La disputa entre ambos países inició con la imposición de un arancel del 30% a los productos colombianos, por parte del presidente Noboa. La denominó como una “tasa de seguridad” en respuesta a la sensación de inseguridad en la frontera colombo-ecuatoriana. Este impuesto entraría en vigor el 1 de febrero.
Quito justifica el arancel alegando una “falta de reciprocidad” y un escaso “compromiso real” de Colombia en la lucha contra el narcotráfico en la frontera. Noboa sostiene que sus militares “pelean solos” en la zona de emergencia contra grupos criminales y narcotraficantes. Según la policía ecuatoriana, como informó AP News, del lado colombiano de la frontera operan grupos armados ilegales de narcotraficantes y delincuentes con relativa libertad.
Asimismo, otro de los argumentos esgrimidos por el gobierno ecuatoriano es el déficit comercial desfavorable para el país con respecto a Colombia. Noboa apunta a un déficit de más de mil millones de dólares anuales, como informó CNN. Todos estos factores determinaron la imposición ecuatoriana de la, denominada por el presidente, “tasa de seguridad”.

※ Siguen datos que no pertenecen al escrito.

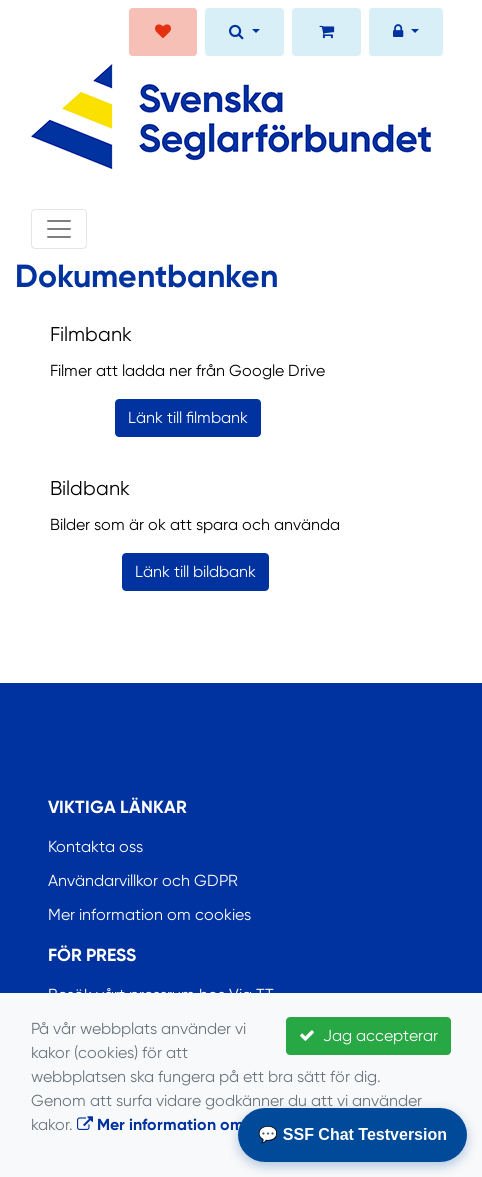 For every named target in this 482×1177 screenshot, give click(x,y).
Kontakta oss (95, 846)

El gobierno colombiano no tardó en responder a las acusaciones de inoperatividad y falta de colaboración de Noboa. En un comunicado de la Cancillería colombiana, el Ministerio de Defensa presentó cifras sobre las incautaciones (más de 195 toneladas de cocaína en 2025). Asimismo, se contraargumentó reportando la realización de operaciones conjuntas recientes con Ecuador, como la incautación de 2,24 toneladas de marihuana, rechazando la narrativa ecuatoriana.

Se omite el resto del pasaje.